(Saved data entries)

--

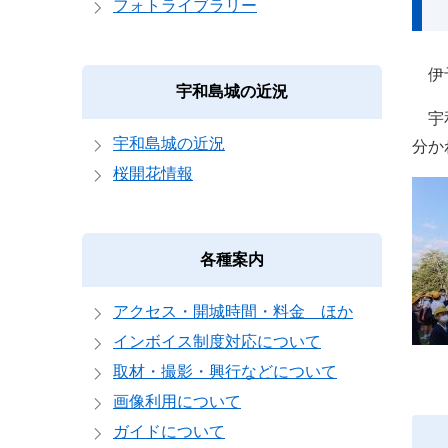
フォトライブラリー
伊予
宇和島城の近況
宇和
宇和島城の近況
分か
桜開花情報
各種案内
アクセス・開城時間・料金 ほか
インボイス制度対応について
取材・撮影・興行などについて
画像利用について
ガイドについて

--

Assigned task: Could you reproduce every record above exactly, leaving out any pictures?

Your response:
フォトライブラリー
伊予
宇和島城の近況
宇和
宇和島城の近況
分か
桜開花情報
各種案内
アクセス・開城時間・料金 ほか
インボイス制度対応について
取材・撮影・興行などについて
画像利用について
ガイドについて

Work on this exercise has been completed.